§ **What is required**:
Search the entries for the word "ХТПК" and copy each line that has it.

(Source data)
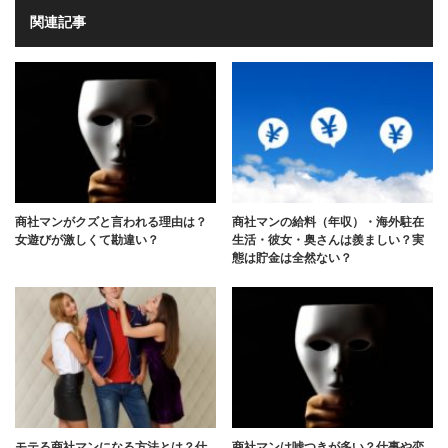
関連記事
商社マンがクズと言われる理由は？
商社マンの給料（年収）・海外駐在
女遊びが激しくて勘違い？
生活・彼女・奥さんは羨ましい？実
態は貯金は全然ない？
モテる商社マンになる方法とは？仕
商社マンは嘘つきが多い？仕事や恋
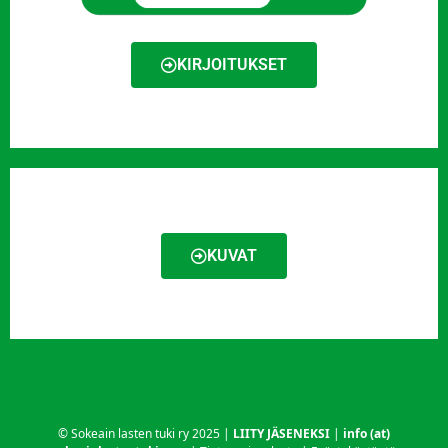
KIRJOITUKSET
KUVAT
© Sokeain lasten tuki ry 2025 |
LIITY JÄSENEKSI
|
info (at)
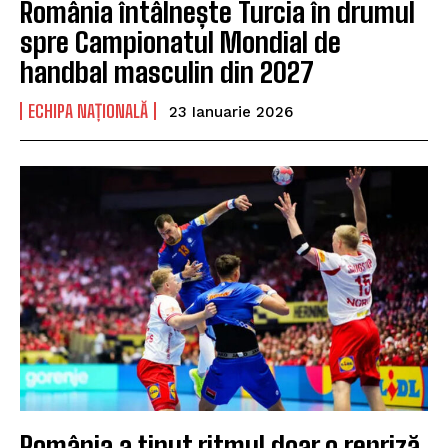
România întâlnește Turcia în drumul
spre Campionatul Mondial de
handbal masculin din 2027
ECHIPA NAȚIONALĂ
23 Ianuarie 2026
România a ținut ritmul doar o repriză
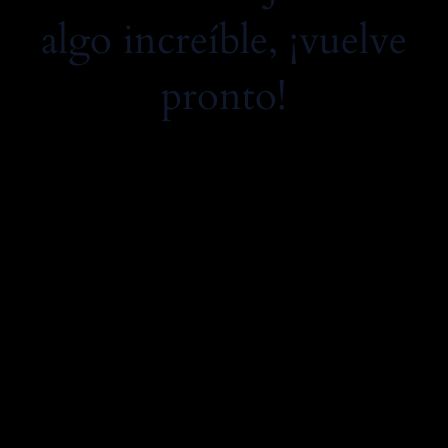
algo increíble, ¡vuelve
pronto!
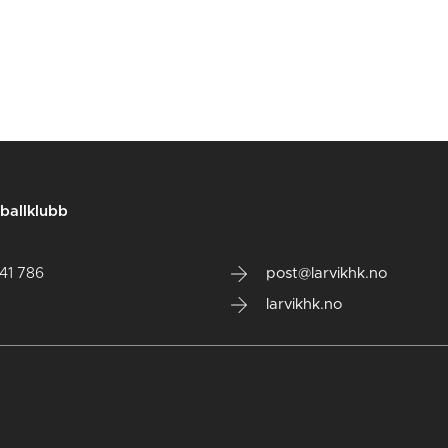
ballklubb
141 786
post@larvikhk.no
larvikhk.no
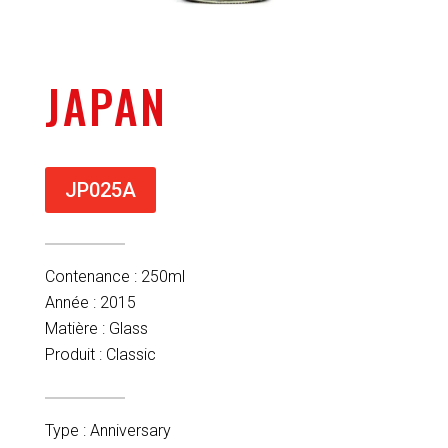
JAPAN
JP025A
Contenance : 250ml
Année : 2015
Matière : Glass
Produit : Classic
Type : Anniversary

* * *

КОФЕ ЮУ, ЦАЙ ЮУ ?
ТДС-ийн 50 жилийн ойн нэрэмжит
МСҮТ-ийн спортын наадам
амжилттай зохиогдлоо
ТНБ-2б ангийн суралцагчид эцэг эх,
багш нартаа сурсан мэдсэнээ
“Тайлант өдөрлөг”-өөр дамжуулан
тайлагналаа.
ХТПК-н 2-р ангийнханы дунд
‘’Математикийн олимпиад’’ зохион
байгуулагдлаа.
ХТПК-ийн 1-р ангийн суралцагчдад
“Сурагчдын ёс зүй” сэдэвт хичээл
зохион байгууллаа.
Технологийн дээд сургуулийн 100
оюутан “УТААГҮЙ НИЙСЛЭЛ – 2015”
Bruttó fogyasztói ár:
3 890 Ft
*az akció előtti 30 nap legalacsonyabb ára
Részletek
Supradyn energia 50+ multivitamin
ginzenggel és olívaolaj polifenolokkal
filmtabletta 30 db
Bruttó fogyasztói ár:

==

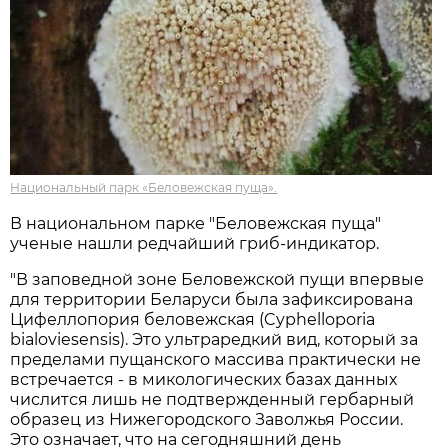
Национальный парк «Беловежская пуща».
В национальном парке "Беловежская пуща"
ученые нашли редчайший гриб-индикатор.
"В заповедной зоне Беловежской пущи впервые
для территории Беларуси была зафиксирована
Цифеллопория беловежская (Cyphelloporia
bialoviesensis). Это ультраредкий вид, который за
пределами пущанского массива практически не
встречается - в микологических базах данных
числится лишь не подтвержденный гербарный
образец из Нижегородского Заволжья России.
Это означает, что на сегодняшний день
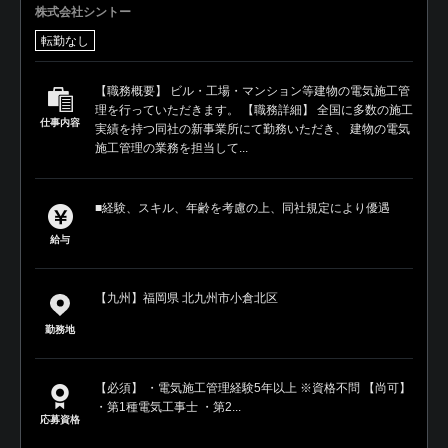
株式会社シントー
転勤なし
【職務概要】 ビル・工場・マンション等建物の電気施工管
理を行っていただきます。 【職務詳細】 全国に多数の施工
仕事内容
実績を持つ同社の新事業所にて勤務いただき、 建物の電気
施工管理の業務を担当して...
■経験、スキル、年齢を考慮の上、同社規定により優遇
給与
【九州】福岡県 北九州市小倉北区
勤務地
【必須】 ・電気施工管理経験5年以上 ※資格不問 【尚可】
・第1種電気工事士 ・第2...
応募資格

§ **Response area**:
ХТПК-н 2-р ангийнханы дунд
ХТПК-ийн 1-р ангийн суралцагчдад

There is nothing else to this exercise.